- **STUDY MATERIAL**:
━━━━━━━━━━━━━━━━━━━━

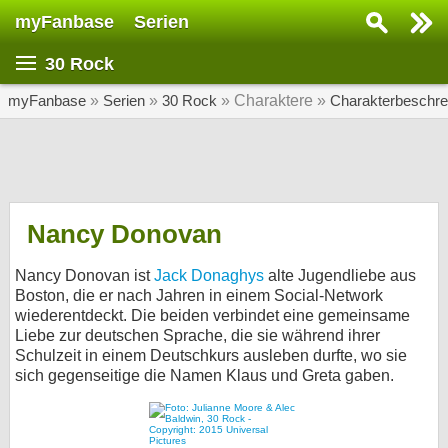
myFanbase
Serien
Serie suchen...
30 Rock
Home
SERIEN
myFanbase
»
Serien
»
30 Rock
» Charaktere »
Charakterbeschre
Serien
Kolumnen
Interviews
Nancy Donovan
Veranstaltungen
Nancy Donovan ist
Jack Donaghys
alte Jugendliebe aus
KULTUR
Boston, die er nach Jahren in einem Social-Network
wiederentdeckt. Die beiden verbindet eine gemeinsame
Specials
Liebe zur deutschen Sprache, die sie während ihrer
Schulzeit in einem Deutschkurs ausleben durfte, wo sie
SERVICE
sich gegenseitige die Namen Klaus und Greta gaben.
Gewinnspiele
Forum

━━━━━━━━━━━━━━━━━━━━

- **TASK STATEMENT**: Search the records for the word "einem". Copy every line that has it.

- **RESPONSE BOX**:
Boston, die er nach Jahren in einem Social-Network
Schulzeit in einem Deutschkurs ausleben durfte, wo sie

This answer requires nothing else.